Critics are not wrong to point out that biases exist in the American academy that can lead to contempt for those who speak its idiosyncratic lingo. They are not wrong to question whether professors are providing the tools of facile rejection under the guise of empowering critical thinking, paying lip service to academic freedom while expecting ideological or intellectual conformity. These are legitimate concerns for anyone who believes that education should liberate one from dependence on someone else’s thinking (even the teacher’s) and that learning should foster open-ended inquiry and self-reliance. Discussion of implicit bias on American college campuses—be it the focus on identity or ideology—is a positive sign that some are acknowledging and wrestling with this real problem.
Because liberal education is a path well-trod by elites, it can also seem to be the pathway to elitism, cementing economic inequality and enabling a fortunate few to assume an attitude of haughty privilege. At Wesleyan, we have a long tradition of pushing back against this proud parochialism, working across communities beyond the campus, knowing that real inquiry must be tested beyond the university. Lately, Americans have been fed a steady diet of stories about so-called woke students refusing to listen to points of view from outside the campus mainstream.
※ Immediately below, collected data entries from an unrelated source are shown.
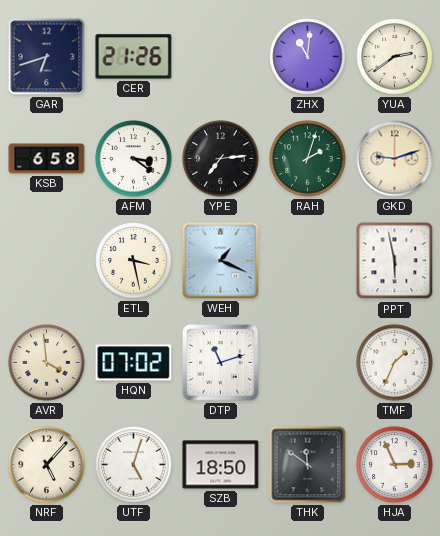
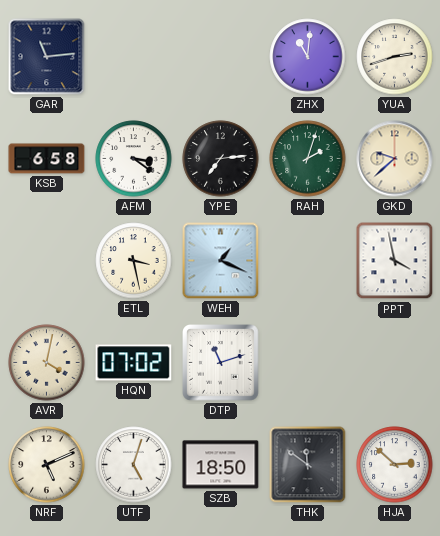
GAR: 6:42 -> 11:14
CER: 21:26 -> none
YUA: 2:39 -> 2:42
GKD: 9:12 -> 9:38
PPT: 5:58 -> 3:58
AVR: 3:59 -> 4:02
TMF: 1:34 -> none
NRF: 5:07 -> 5:11
HJA: 2:56 -> 2:52
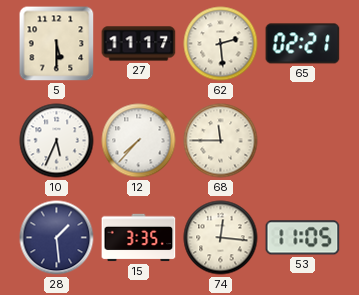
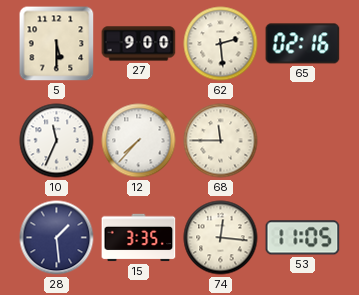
27: 11:17 -> 9:00
65: 02:21 -> 02:16
10: 5:34 -> 11:34
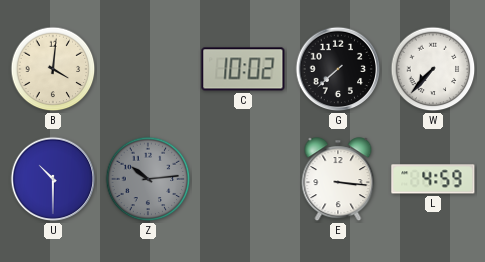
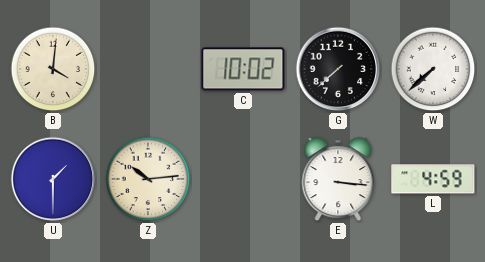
W: 7:37 -> 7:38
U: 10:30 -> 1:30
Z dial: grey -> cream
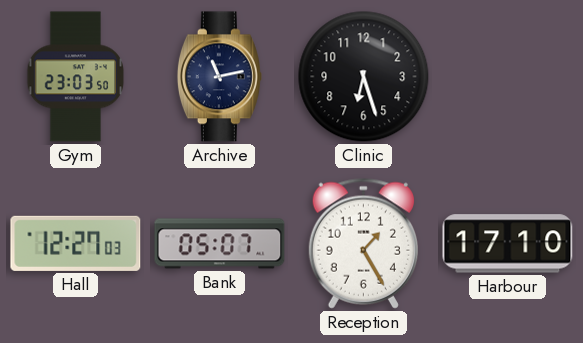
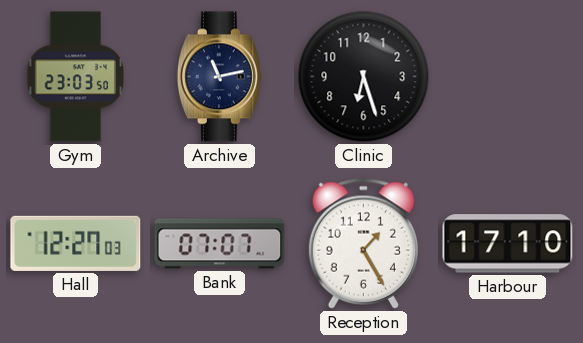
Bank: 05:07 -> 07:07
At Wes, though, I’m more likely to find hardworking undergrads holding down jobs, or volunteering in their communities all while pursuing their diplomas. Among our alumni, I’m more likely to find productive nonconformists and practical idealists building companies and purpose-driven organizations. On campuses today you can certainly find examples of cancel culture, but you also find faith-based groups supporting health care workers, liberal arts students working with the incarcerated, and an impressive array of young people defending the right to vote.
Higher education in the United States can be pragmatic without being conformist, and liberal education can inspire students to think for themselves in ways that include learning from people with views different from their own. A pragmatic liberal education promises to engage with issues that students will have to deal with beyond their university years; it’s more ambitious than a short-term training program. The problems confronting our world today cannot be tackled by technical specialization alone. Environmental degradation, artificial intelligence, public health, increasing inequality, international political tensions—these are complex areas that demand the kind of holistic thinking characteristic of liberal education.
At Wesleyan, liberal learning has placed a bet on what pragmatist philosopher John Dewey called “practical idealism,” a bet on the value of broad learning with the aim of contributing to a thriving society. Liberal learning requires open inquiry, deep research, and pragmatic approaches to the pressing problems and opportunities before us. As we continue to graduate practical idealists rather than narrow-minded conformists, we will be serving our students, the nation, and the world.